Silvertone 1457/1448/1449

If you’re looking to snag a vintage guitar and a vintage amp for under $1,000, a few offerings from Silvertone can set you up with both.

In the mid-'50s, most Silvertones were produced by Danelectro and sold at Sears stores at budget-friendly prices. A few of their popular models—the 1457, 1448, and 1449—came bundled with a case that was outfitted with a built-in five-watt tube amplifier with an eight-inch speaker.

While you can still find many of them on Reverb, be sure to read the listing carefully and check that the case’s amp is in proper working condition if you plan on using it. If you don’t care much for the amp, you can probably score an even better deal on the guitar alone.

Danelectro Convertible

The Danelectro Convertible is a thinline hollowbody acoustic-electric with a single low-output lipstick tube pickup in the soundhole. The guitar was built with affordability as a top priority and traded costly wood for a masonite body, which is typical of Danelectros from this period.

The hollowbody construction allows the guitar to function as both an electric and an acoustic guitar, hence the "convertible" name—and a two-for-one deal. These vintage guitars are popular on Reverb and typically list starting at $750.

Gibson Marauder

Gibson partnered with pickup and guitar designer Bill Lawrence to create the Gibson Marauder. The guitar has a bolt-on neck, which brought costs down so that the company could compete with Fender’s Stratocaster and Telecaster.

With a Les Paul-shaped body and a Flying V series headstock, the design riffs on Gibson's signature aesthetics. Still, the guitar wasn’t a hit and was only produced for a few short years, from 1975 to 1979.

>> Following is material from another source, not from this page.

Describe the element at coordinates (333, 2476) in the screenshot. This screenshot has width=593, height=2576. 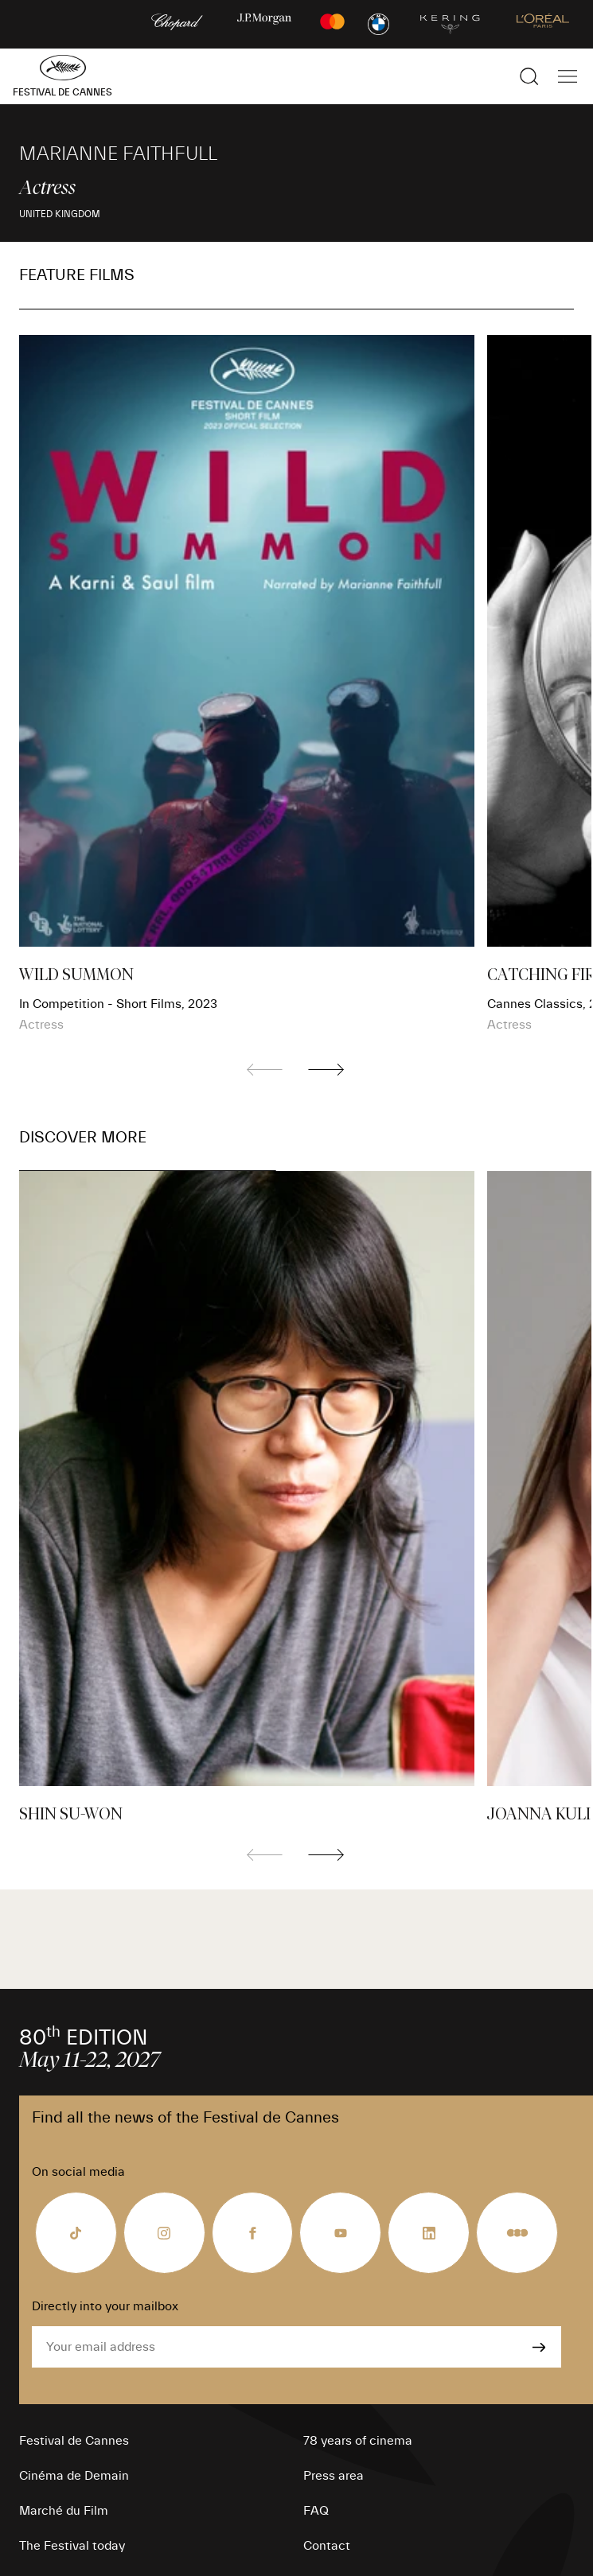 I see `Press area` at that location.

Today, the Marauder is an excellent opportunity to own an offbeat, vintage Gibson guitar for under $1,000. The higher-end Marauder Custom may run you over $1,000, but is still cheaper than other vintage Gibsons. Paul Stanley from Kiss also kept a few around—just to smash them on stage.

Ovation Breadwinner

The Ovation Breadwinner is unlike any guitar on this list. Made by acoustic guitar makers, the Breadwinner was the company's attempt to break into the electric guitar market.

The body shape is designed to resemble an axe, and its ergonomic design allows for easy access to the upper frets. It also features active electronics and was played by Peter Tosh and Kiss' Ace Frehley.

If you’re into offbeat guitar body shapes, the Breadwinner is a quirky one to consider.

Epiphone ET-270

This double-cutaway guitar was made in Japan at the Matsumoku factory from 1969 to 1975. While most Epiphones had humbucker pickups, the ET-270 has two single-coil pickups and a Strat-like body shape.

These guitars were made in a cherry burst finish and are easy to find on Reverb, selling between $600 and $1000. The guitar is also famous for being played by Kurt Cobain, who had a thing for cheap guitars.

Kapa Continental

The Kapa Continental—as well as it's precursor, the Kapa Challenger—is a stylish offset guitar from the '60s that has flown under the radar.

The guitars were made in the USA—Maryland, to be exact—but include European parts, like Hofner-made pickups. The continental has a master volume and two tone knobs, as well as two pickup-selector switches. It also features a Jazzmaster-/Jaguar-style bridge and comes in a 12-string version. You can find Kapa Cotinentals on Reverb starting at $675.

It's important to note: Our list is not exhaustive, and you can find more affordable vintage guitars. Set your Reverb search filters—say, max year 1980, max price $1,000—and explore on your own.